Restate word for word the entries below, starting at the line with "Denise Mina" and ending at the line with "luxury watches and". Keep both end lines and omit the pictures.

::::::::

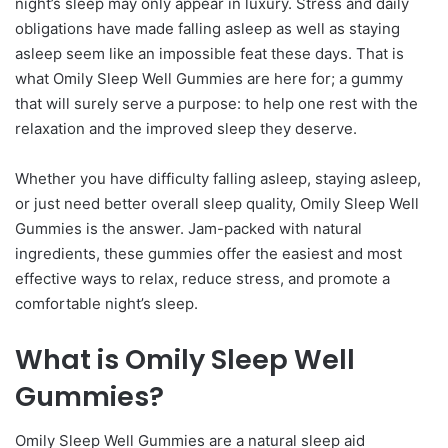
night’s sleep may only appear in luxury. Stress and daily
obligations have made falling asleep as well as staying
asleep seem like an impossible feat these days. That is
what Omily Sleep Well Gummies are here for; a gummy
that will surely serve a purpose: to help one rest with the
relaxation and the improved sleep they deserve.
Whether you have difficulty falling asleep, staying asleep,
or just need better overall sleep quality, Omily Sleep Well
Gummies is the answer. Jam-packed with natural
ingredients, these gummies offer the easiest and most
effective ways to relax, reduce stress, and promote a
comfortable night’s sleep.
What is Omily Sleep Well
Gummies?
Omily Sleep Well Gummies are a natural sleep aid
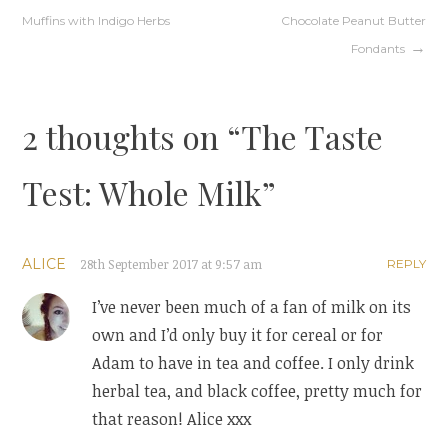
Post
Muffins with Indigo Herbs
Chocolate Peanut Butter
navigation
Fondants
2 thoughts on “
The Taste
Test: Whole Milk
”
ALICE
28th September 2017 at 9:57 am
REPLY
I’ve never been much of a fan of milk on its
own and I’d only buy it for cereal or for
Adam to have in tea and coffee. I only drink
herbal tea, and black coffee, pretty much for
that reason! Alice xxx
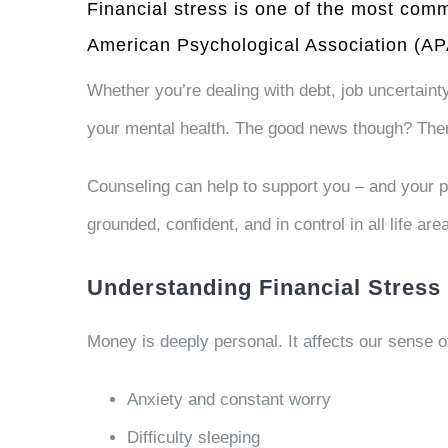
Financial stress is one of the most co
American Psychological Association (A
Whether you’re dealing with debt, job uncertainty,
your mental health. The good news though? The
Counseling can help to support you – and your pa
grounded, confident, and in control in all life are
Understanding Financial Stress 
Money is deeply personal. It affects our sense of
Anxiety and constant worry
Difficulty sleeping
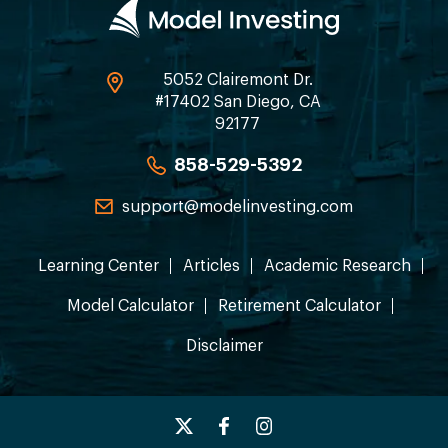
5052 Clairemont Dr.
#17402 San Diego, CA
92177
858-529-5392
support@modelinvesting.com
Learning Center
Articles
Academic Research
Model Calculator
Retirement Calculator
Disclaimer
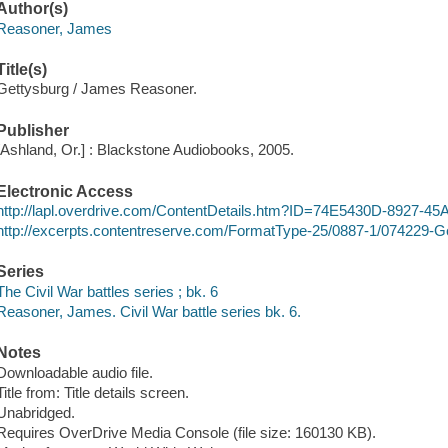
Author(s)
Reasoner, James
Title(s)
Gettysburg / James Reasoner.
Publisher
[Ashland, Or.] : Blackstone Audiobooks, 2005.
Electronic Access
http://lapl.overdrive.com/ContentDetails.htm?ID=74E5430D-8927-
http://excerpts.contentreserve.com/FormatType-25/0887-1/074229-
Series
The Civil War battles series ; bk. 6
Reasoner, James. Civil War battle series bk. 6.
Notes
Downloadable audio file.
Title from: Title details screen.
Unabridged.
Requires OverDrive Media Console (file size: 160130 KB).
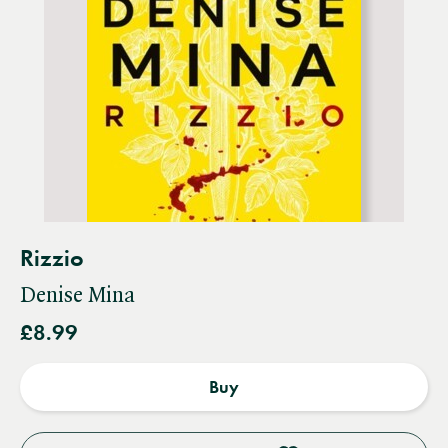
Rizzio
Denise Mina
£8.99
Buy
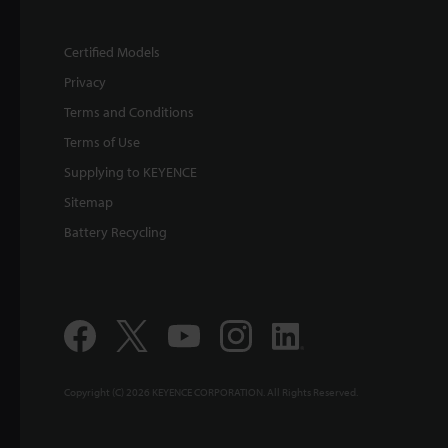
Certified Models
Privacy
Terms and Conditions
Terms of Use
Supplying to KEYENCE
Sitemap
Battery Recycling
Copyright (C) 2026 KEYENCE CORPORATION. All Rights Reserved.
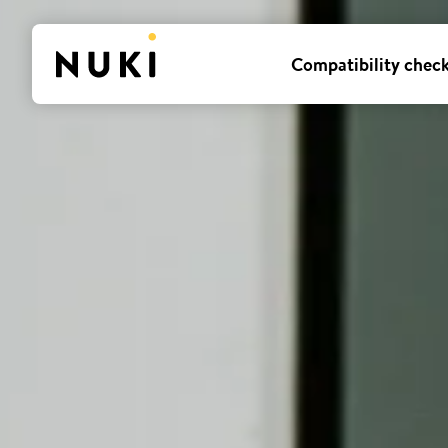
Compatibility chec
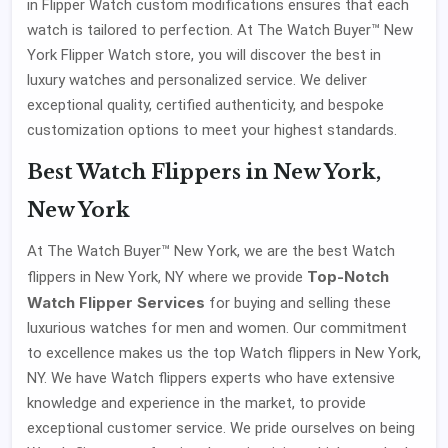
in Flipper Watch custom modifications ensures that each
watch is tailored to perfection. At The Watch Buyer™ New
York Flipper Watch store, you will discover the best in
luxury watches and personalized service. We deliver
exceptional quality, certified authenticity, and bespoke
customization options to meet your highest standards.
Best Watch Flippers in New York,
New York
At The Watch Buyer™ New York, we are the best Watch
Top-Notch
flippers in New York, NY where we provide
Watch Flipper Services
for buying and selling these
luxurious watches for men and women. Our commitment
to excellence makes us the top Watch flippers in New York,
NY. We have Watch flippers experts who have extensive
knowledge and experience in the market, to provide
exceptional customer service. We pride ourselves on being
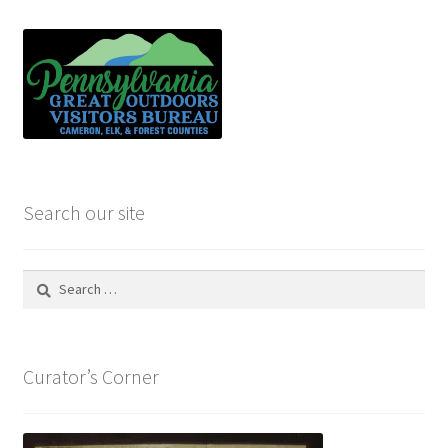
Search our site
Search
for:
Curator’s Corner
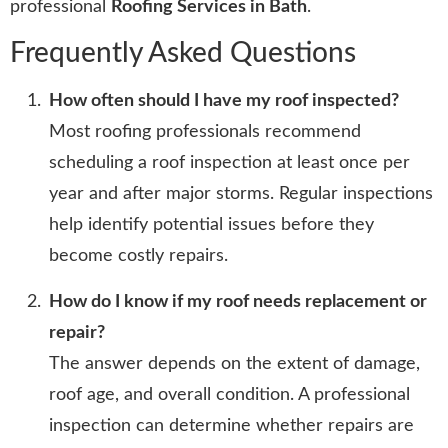
professional
Roofing Services in Bath
.
Frequently Asked Questions
How often should I have my roof inspected?
Most roofing professionals recommend
scheduling a roof inspection at least once per
year and after major storms. Regular inspections
help identify potential issues before they
become costly repairs.
How do I know if my roof needs replacement or
repair?
The answer depends on the extent of damage,
roof age, and overall condition. A professional
inspection can determine whether repairs are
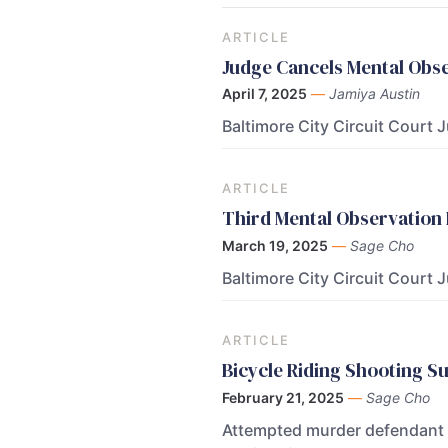
ARTICLE
Judge Cancels Mental Obs
April 7, 2025
—
Jamiya Austin
Baltimore City Circuit Court 
ARTICLE
Third Mental Observation
March 19, 2025
—
Sage Cho
Baltimore City Circuit Court 
ARTICLE
Bicycle Riding Shooting S
February 21, 2025
—
Sage Cho
Attempted murder defendant M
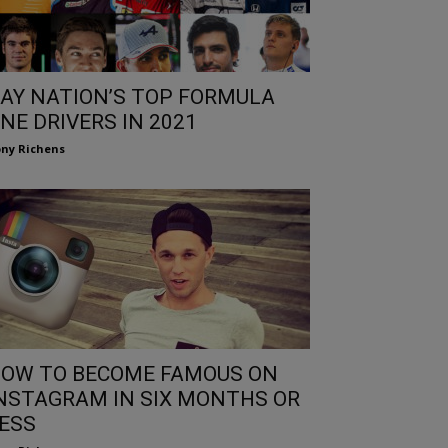
AY NATION’S TOP FORMULA
NE DRIVERS IN 2021
ny Richens
OW TO BECOME FAMOUS ON
NSTAGRAM IN SIX MONTHS OR
ESS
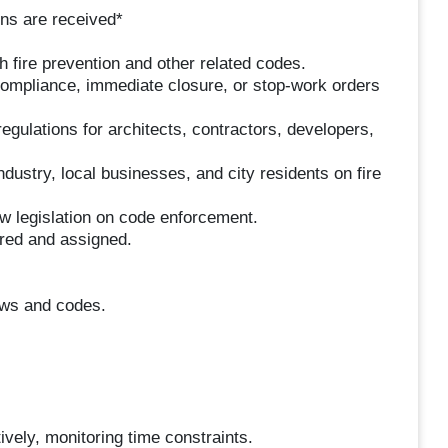
ons are received*
h fire prevention and other related codes.
compliance, immediate closure, or stop-work orders
regulations for architects, contractors, developers,
dustry, local businesses, and city residents on fire
w legislation on code enforcement.
ired and assigned.
laws and codes.
tively, monitoring time constraints.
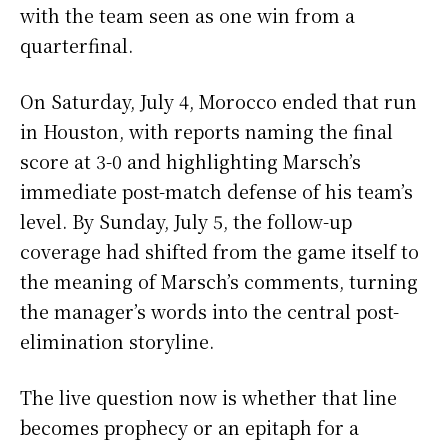
with the team seen as one win from a
quarterfinal.
On Saturday, July 4, Morocco ended that run
in Houston, with reports naming the final
score at 3-0 and highlighting Marsch’s
immediate post-match defense of his team’s
level. By Sunday, July 5, the follow-up
coverage had shifted from the game itself to
the meaning of Marsch’s comments, turning
the manager’s words into the central post-
elimination storyline.
The live question now is whether that line
becomes prophecy or an epitaph for a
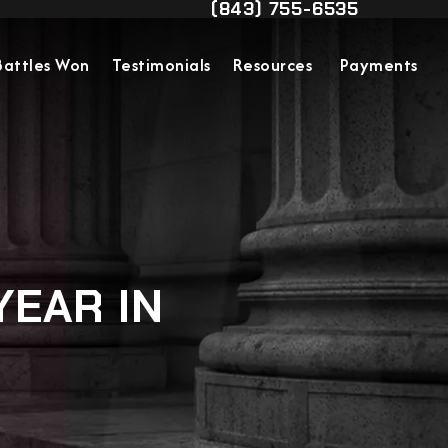
(843) 755-6535
Contact Us
Give Military Justice Attorn
Battles Won
Testimonials
Resources
Payments
YEAR IN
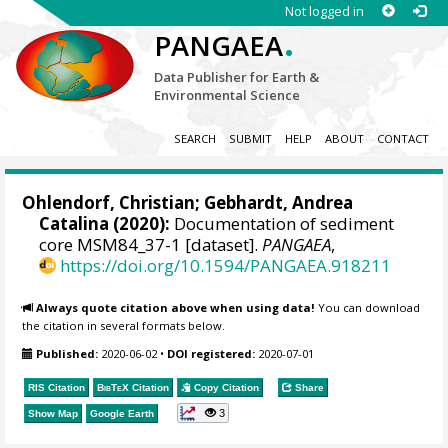
Not logged in
.
PANGAEA
Data Publisher for Earth &
Environmental Science
SEARCH
SUBMIT
HELP
ABOUT
CONTACT
Ohlendorf, Christian
;
Gebhardt, Andrea
Catalina
(2020):
Documentation of sediment
core MSM84_37-1 [dataset].
PANGAEA
,
https://doi.org/10.1594/PANGAEA.918211
Always quote citation above when using data!
You can download
the citation in several formats below.
Published:
2020-06-02
•
DOI registered:
2020-07-01
RIS Citation
BibTeX
Citation
Copy Citation
Share
3
Show Map
Google Earth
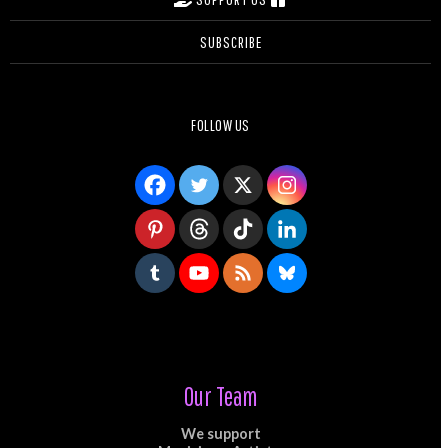
SUBSCRIBE
FOLLOW US
Our Team
We support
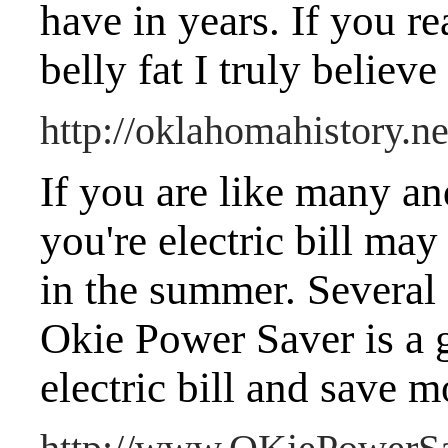
have in years. If you re
belly fat I truly believ
http://oklahomahistory.ne
If you are like many an
you're electric bill may
in the summer. Several 
Okie Power Saver is a g
electric bill and save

::::::::

*Written response*:
Denise Mina
£8.99
Buy
Certified Models
Privacy
Terms and Conditions
Terms of Use
Supplying to KEYENCE
Sitemap
Battery Recycling
Copyright (C) 2026 KEYENCE CORPORATION. All Rights Reserved.
Compatibility chec
in Flipper Watch custom modifications ensures that each
watch is tailored to perfection. At The Watch Buyer™ New
York Flipper Watch store, you will discover the best in
luxury watches and personalized service. We deliver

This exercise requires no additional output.